"He would have been happy," said he, "to stew the lawyers together with the culprits."

And yet how few lawyers did their duty! Many had declared that one could not decently assist such prisoners. Others wanted to be requisitioned. With four or five exceptions,[247] these unworthy defenders banqueted with the officers. Barristers and commissaries communicated to each other their means of attack or defence; the officers announced the verdicts beforehand. The advocate Riché boasted of having drawn up the accusation act against Rossel. The advocates officially designated did not answer the call.

These ignorant judges, making a parade of violence, insulting the prisoners, witnesses, and lawyers, were worthily seconded by the commissaries. One of them, Grimal, sold to the demi-monde journals the papers of the celebrated prisoners.[248] Gaveau, a savage simpleton, without a shadow of talent, died some months after in a madhouse. Bourboulon, eager for display, aimed at oratorical effects. Barthélemy, a beer-drinker, fair and fat, made puns while asking for the heads of the accused. Charrière, at fifty years of age still captain, a kind of wild-cat, an imbecile, and a pretentious liar, said that he had "made a vow of cruelty to Cæsar." Jouesne, notorious in the army for his stupidity, made up for it by his stubborn animosity. Not much was needed in such courts. The most implacable, on the whole, were the third, fourth, and sixth courts, and the thirteenth at St. Cloud, which publicly boasted of acquitting nobody.

So much for the judges and the justice which the bourgeoisie gave those proletarians they had not shot down. I should like to be able to follow up step by step their swash-buckling jurisprudence, take the trials one by one, show the laws violated, the most elementary rules of procedure despised, the documents falsified, the evidence distorted, the prisoners condemned to hard labour and to death without what would have been the ghost of a proof with a serious jury; the cynicism of the prevotal courts of the Restoration and of the Mixed Commissions of December ingrafted on the brutality of the soldier who revenges his caste. Such a work would require long technical labour.[249] I shall only indicate the principal lines. Besides, are not these judgments already judged?
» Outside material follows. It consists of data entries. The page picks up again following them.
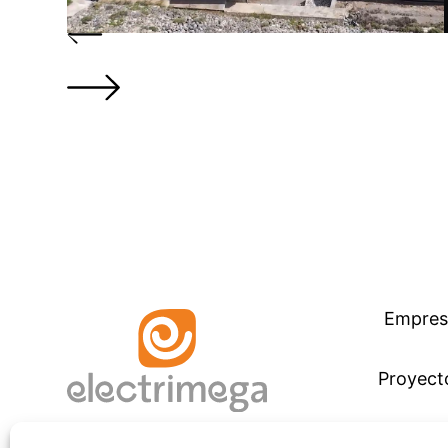
Previous
Next
Empres
Proyect
Servici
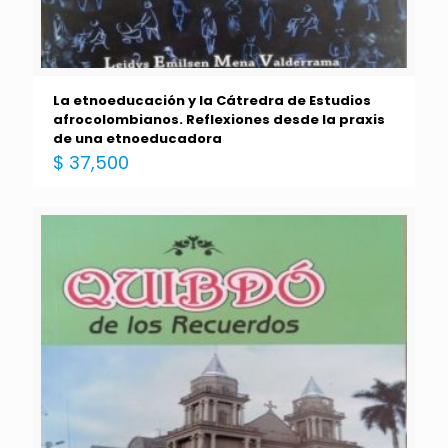
La etnoeducación y la Cátredra de Estudios
afrocolombianos. Reflexiones desde la praxis
de una etnoeducadora
$
37,500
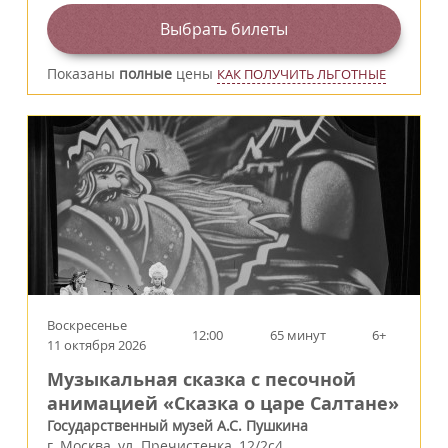
Выбрать билеты
Показаны
полные
цены
КАК ПОЛУЧИТЬ ЛЬГОТНЫЕ
Воскресенье
12:00
65 минут
6+
11 октября 2026
Музыкальная сказка с песочной
анимацией «Сказка о царе Салтане»
Государственный музей А.С. Пушкина
г.
Москва
,
ул. Пречистенка, 12/2c4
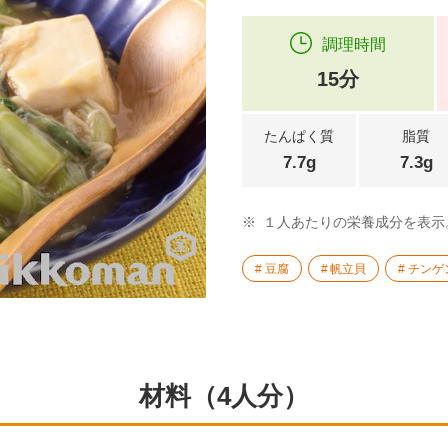
調理時間
15分
たんぱく質
脂質
7.7g
7.3g
※
１人あたりの栄養成分を表示
豆腐
帆立貝
チンゲ
材料（4人分）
In 1871 the Versaillese Government demanded of Switzerland the extradition of the governor of the Ecole Militaire, in 1876 that of the delegate Frankel from Hungary, both condemned to death for assassination and incendiarism. They were at once arrested. Liberal Switzerland and rural Hungary, considering the acts of the Commune as common crimes, were ready to deliver up the prisoners if Versailles furnished the legal proof required by treaties of extradition that they had committed the acts for which they had been condemned. The Versaillese Government only produced the sentences of the courts-martial, and could not add the least "trace of proof or any precise evidence establishing culpability."[250] The prisoners had to be released.
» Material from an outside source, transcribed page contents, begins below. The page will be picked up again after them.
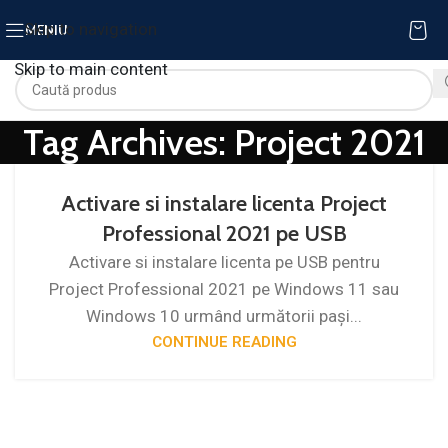
Skip to navigation
MENIU
Skip to main content
Tag Archives: Project 2021
Activare si instalare licenta Project
Professional 2021 pe USB
Activare si instalare licenta pe USB pentru
Project Professional 2021 pe Windows 11 sau
Windows 10 urmând următorii pași...
CONTINUE READING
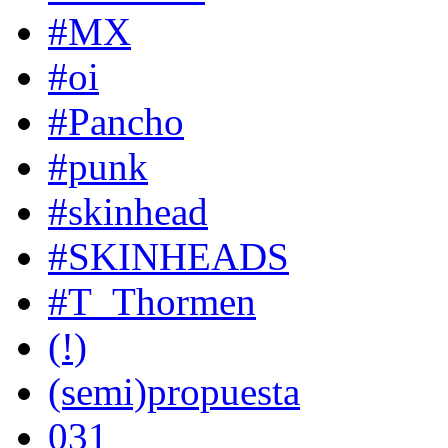
#MX
#oi
#Pancho
#punk
#skinhead
#SKINHEADS
#T_Thormen
(!)
(semi)propuesta
031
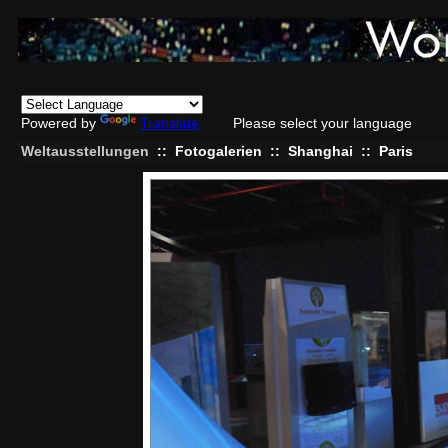
Powered by
Translate
Please select your language
Weltausstellungen
::
Fotogalerien
::
Shanghai
::
Paris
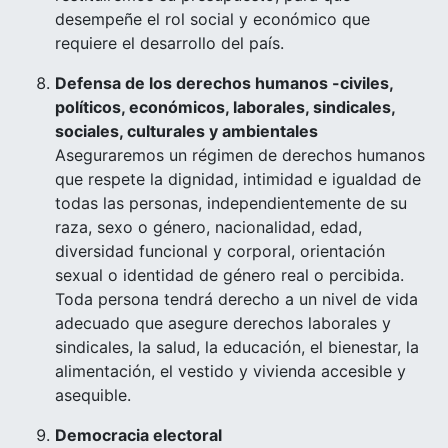
desempeñe el rol social y económico que
requiere el desarrollo del país.
Defensa de los derechos humanos -civiles,
políticos, económicos, laborales, sindicales,
sociales, culturales y ambientales
Aseguraremos un régimen de derechos humanos
que respete la dignidad, intimidad e igualdad de
todas las personas, independientemente de su
raza, sexo o género, nacionalidad, edad,
diversidad funcional y corporal, orientación
sexual o identidad de género real o percibida.
Toda persona tendrá derecho a un nivel de vida
adecuado que asegure derechos laborales y
sindicales, la salud, la educación, el bienestar, la
alimentación, el vestido y vivienda accesible y
asequible.
Democracia electoral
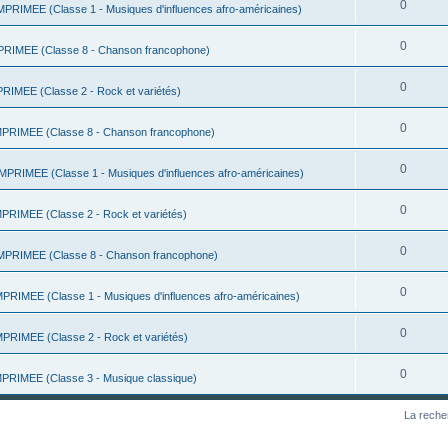
0
RIMEE (Classe 1 - Musiques d'influences afro-américaines)
0
IMEE (Classe 8 - Chanson francophone)
0
IMEE (Classe 2 - Rock et variétés)
0
RIMEE (Classe 8 - Chanson francophone)
0
RIMEE (Classe 1 - Musiques d'influences afro-américaines)
0
RIMEE (Classe 2 - Rock et variétés)
0
PRIMEE (Classe 8 - Chanson francophone)
0
RIMEE (Classe 1 - Musiques d'influences afro-américaines)
0
RIMEE (Classe 2 - Rock et variétés)
0
RIMEE (Classe 3 - Musique classique)
La reche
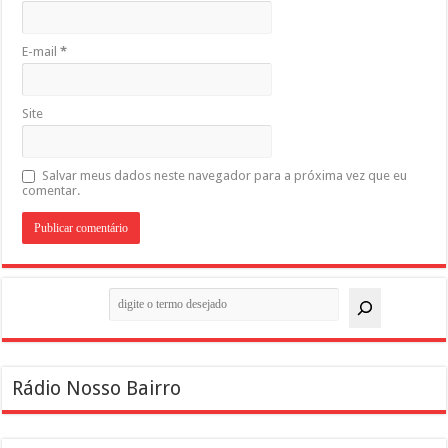
E-mail
*
Site
Salvar meus dados neste navegador para a próxima vez que eu
comentar.
Pesquisar
Rádio Nosso Bairro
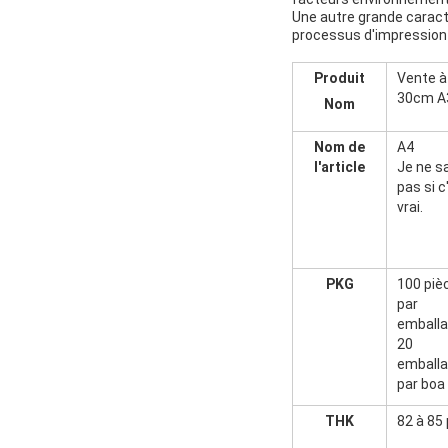
Une autre grande caracté
processus d'impression 
Produit
Vente à
30cm A3
Nom
Nom de
A4
l'article
Je ne s
pas si c
vrai.
PKG
100 piè
par
emball
20
emball
par boa
THK
82 à 85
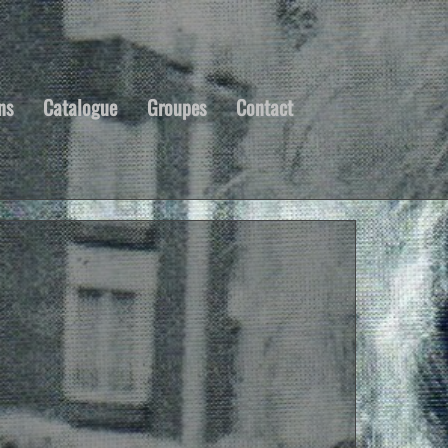
ns
Catalogue
Groupes
Contact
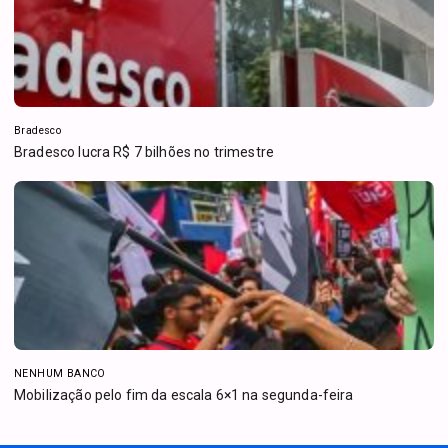
Bradesco
Bradesco lucra R$ 7 bilhões no trimestre
NENHUM BANCO
Mobilização pelo fim da escala 6×1 na segunda-feira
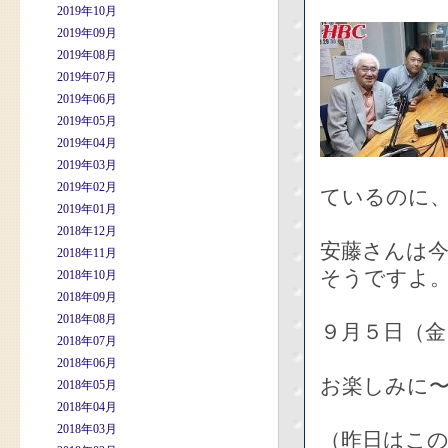
2019年10月
2019年09月
2019年08月
2019年07月
2019年06月
2019年05月
2019年04月
2019年03月
2019年02月
ているのに
2019年01月
2018年12月
安藤さんは
2018年11月
そうですよ
2018年10月
2018年09月
2018年08月
９月５日（金
2018年07月
2018年06月
お楽しみに
2018年05月
2018年04月
2018年03月
（昨日はこ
On the 8th September Rossel appeared before the third court. His defence consisted in saying that he had served the Commune in the hope that the insurrection would recommence the war against the Prussians. Merlin treated the prisoner with the greatest consideration, who in turn testified the most profound respect for the army. But an example was needed for romantic soldiers, and Rossel was condemned to death.

On the 21st Rochefort was sentenced to transportation in a fortress. The Bonapartists of the court especially had their eye on the author of the Lanterne. Merlin had defended Pierre Bonaparte. Gaveau accused the prisoner of having outraged the person of the Emperor. Trochu, whom Rochefort had called as a witness for the defence, answered the man who during the siege had for him sacrificed his popularity, by an insulting letter.

Revolutionary journalism had the honour of counting some victims in its ranks. Young Maroteau, for two articles—two only—in the Salut Public was condemned to death; Alphonse Humbert, for three or four articles in the Père Duchesne, to hard labour for life.

Other journalists were condemned to transportation. What was their crime? Having defended the Commune. Yet the Commune had contented itself with suppressing the journals that defended Versailles. In point of fact, the courts-martial were charged to exterminate the revolutionary party.